▶ **YOUR TASK**
Would you please copy each line of the data in which the string "installations" occurs?

[Opening SOURCE MATERIAL section]

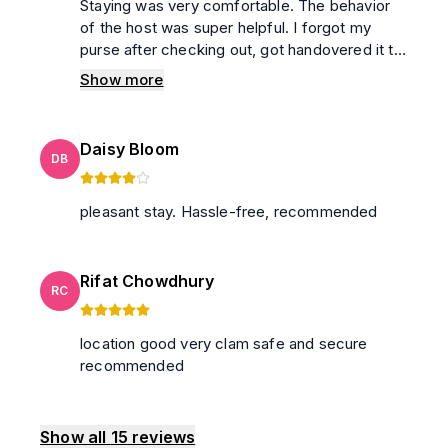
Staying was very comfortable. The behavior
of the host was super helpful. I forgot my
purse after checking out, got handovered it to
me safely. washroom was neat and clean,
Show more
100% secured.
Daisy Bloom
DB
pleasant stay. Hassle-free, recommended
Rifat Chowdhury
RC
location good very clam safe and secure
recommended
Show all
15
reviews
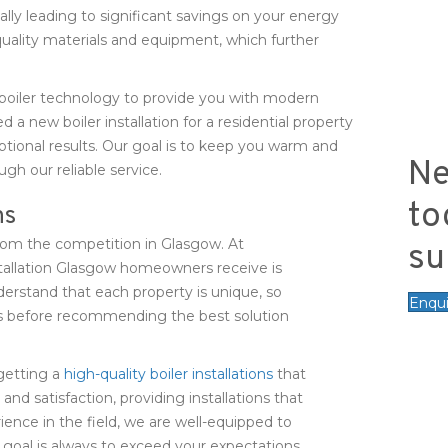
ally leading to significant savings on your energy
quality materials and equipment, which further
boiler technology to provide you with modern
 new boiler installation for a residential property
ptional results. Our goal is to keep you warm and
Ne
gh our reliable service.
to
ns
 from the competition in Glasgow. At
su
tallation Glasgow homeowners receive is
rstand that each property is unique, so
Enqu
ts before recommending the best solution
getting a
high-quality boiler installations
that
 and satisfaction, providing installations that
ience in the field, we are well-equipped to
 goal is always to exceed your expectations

[Closing SOURCE MATERIAL section]

▶ **SOLUTION**
high-quality boiler installations
 and satisfaction, providing installations that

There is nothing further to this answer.